● EXERCISE: The first line of the listing opens the range and the line with "Desde la construcción de telarañas hasta cómo" closes it; repeat those lines and all between them word for word, leaving out the pictures.

● RECORD SET:
Content starts
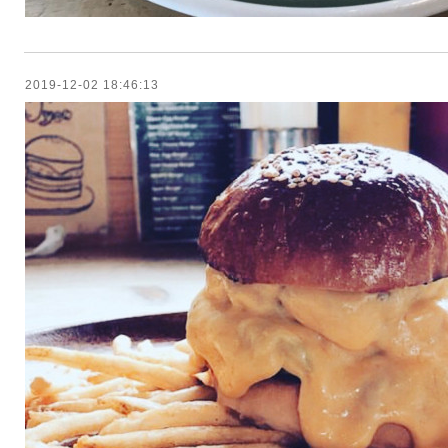
2019-12-02 18:46:13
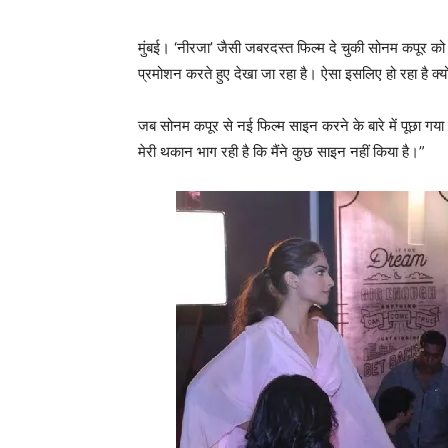
मुंबई। ‘नीरजा’ जैसी जबरदस्‍त फिल्‍म दे चुकी सोनम कपूर को
प्रमोशन करते हुए देखा जा रहा है। ऐसा इसलिए हो रहा है क्‍यो
जब सोनम कपूर से नई फिल्‍म साइन करने के बारे में पूछा गया
मेरी थकान भाग रही है कि मैंने कुछ साइन नहीं किया है।”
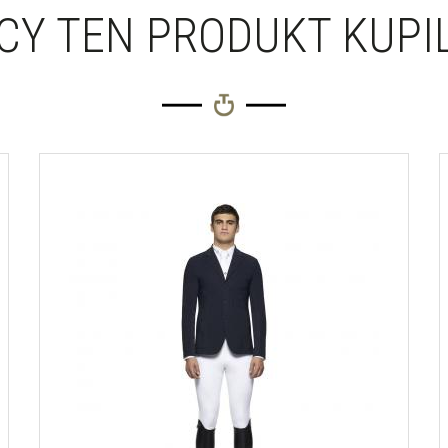
Y TEN PRODUKT KUPIL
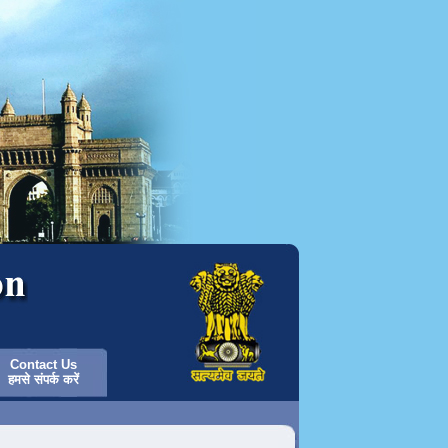
Contact Us
हमसे संपर्क करें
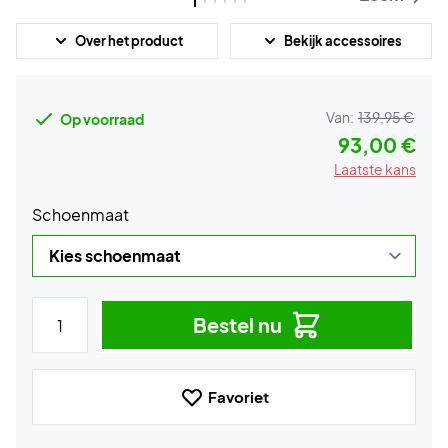
Over het product
Bekijk accessoires
Van:
139,95 €
Op voorraad
93,00 €
Laatste kans
Schoenmaat
Bestel nu
Favoriet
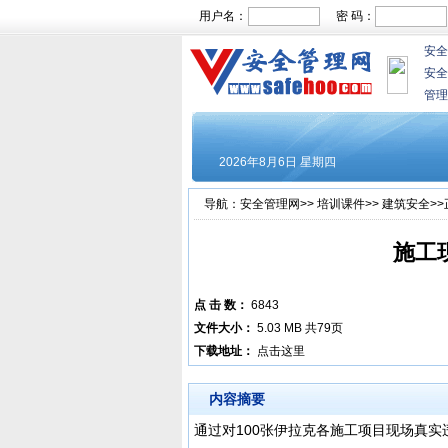
用户名：
密 码：
安全
安全
管理
导航：
安全管理网
>>
培训课件
>>
建筑安全
>
施工
点 击 数：
6843
文件大小：
5.03 MB 共79页
下载地址：
点击这里
内容摘要
通过对100张伊拉克各施工项目现场真实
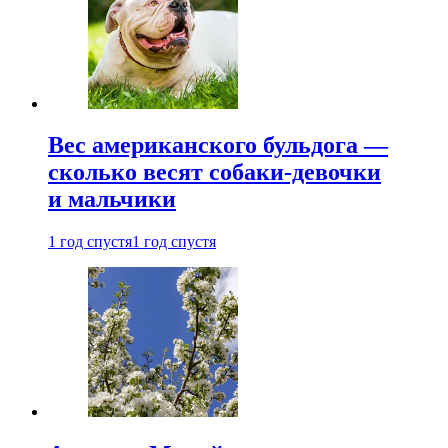
Вес американского бульдога —
сколько весят собаки-девочки
и мальчики
1 год спустя
1 год спустя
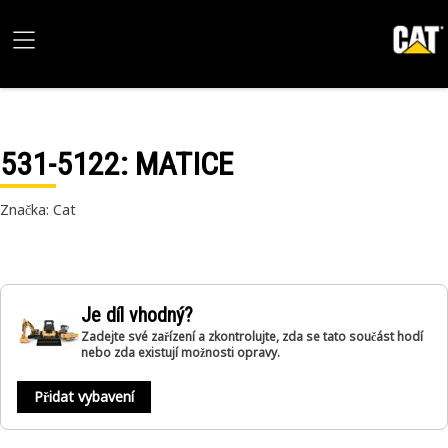
531-5122
: MATICE
Značka: Cat
Je díl vhodný?
Zadejte své zařízení a zkontrolujte, zda se tato součást hodí
nebo zda existují možnosti opravy.
Přidat vybavení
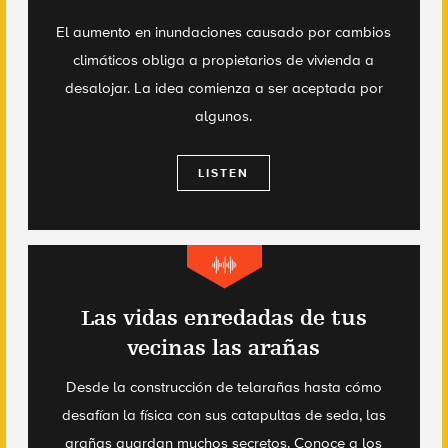
El aumento en inundaciones causado por cambios
climáticos obliga a propietarios de vivienda a
desalojar. La idea comienza a ser aceptada por
algunos.
LISTEN
Las vidas enredadas de tus
vecinas las arañas
Desde la construcción de telarañas hasta cómo
desafían la física con sus catapultas de seda, las
arañas guardan muchos secretos. Conoce a los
Content ends
● OUTPUT FOR THIS TASK:
2019-12-02 18:46:13
मुंबई। ‘नीरजा’ जैसी जबरदस्‍त फिल्‍म दे चुकी सोनम कपूर को
प्रमोशन करते हुए देखा जा रहा है। ऐसा इसलिए हो रहा है क्‍यो
जब सोनम कपूर से नई फिल्‍म साइन करने के बारे में पूछा गया
मेरी थकान भाग रही है कि मैंने कुछ साइन नहीं किया है।”
Y TEN PRODUKT KUPIL
Contact Us
हमसे संपर्क करें
Over het product
Bekijk accessoires
Van:
139,95 €
Op voorraad
93,00 €
Laatste kans
Schoenmaat
Bestel nu
Favoriet
用户名：
密 码：
安全
安全
管理
导航：
安全管理网
>>
培训课件
>>
建筑安全
>
施工
点 击 数：
6843
文件大小：
5.03 MB 共79页
下载地址：
点击这里
内容摘要
通过对100张伊拉克各施工项目现场真实
Вес американского бульдога —
сколько весят собаки-девочки
и мальчики
1 год спустя
1 год спустя
531-5122
: MATICE
Značka: Cat
Je díl vhodný?
Zadejte své zařízení a zkontrolujte, zda se tato součást hodí
nebo zda existují možnosti opravy.
Přidat vybavení
El aumento en inundaciones causado por cambios
climáticos obliga a propietarios de vivienda a
desalojar. La idea comienza a ser aceptada por
algunos.
LISTEN
Las vidas enredadas de tus
vecinas las arañas
Desde la construcción de telarañas hasta cómo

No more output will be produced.